** Opening DATA FOR REVIEW block **
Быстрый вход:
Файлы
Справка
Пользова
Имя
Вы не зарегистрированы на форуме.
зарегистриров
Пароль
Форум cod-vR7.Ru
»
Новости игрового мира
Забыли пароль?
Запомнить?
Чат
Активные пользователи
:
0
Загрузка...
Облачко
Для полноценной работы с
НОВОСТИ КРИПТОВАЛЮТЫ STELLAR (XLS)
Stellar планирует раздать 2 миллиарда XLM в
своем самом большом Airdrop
** Closing DATA FOR REVIEW block **
An exact transcription of all the entries is needed.

§ YOUR RESPONSE:
Быстрый вход:
Файлы
Справка
Пользова
Имя
Вы не зарегистрированы на форуме.
зарегистриров
Пароль
Форум cod-vR7.Ru
»
Новости игрового мира
Забыли пароль?
Запомнить?
Чат
Активные пользователи
:
0
Загрузка...
Облачко
Для полноценной работы с
НОВОСТИ КРИПТОВАЛЮТЫ STELLAR (XLS)
Stellar планирует раздать 2 миллиарда XLM в
своем самом большом Airdrop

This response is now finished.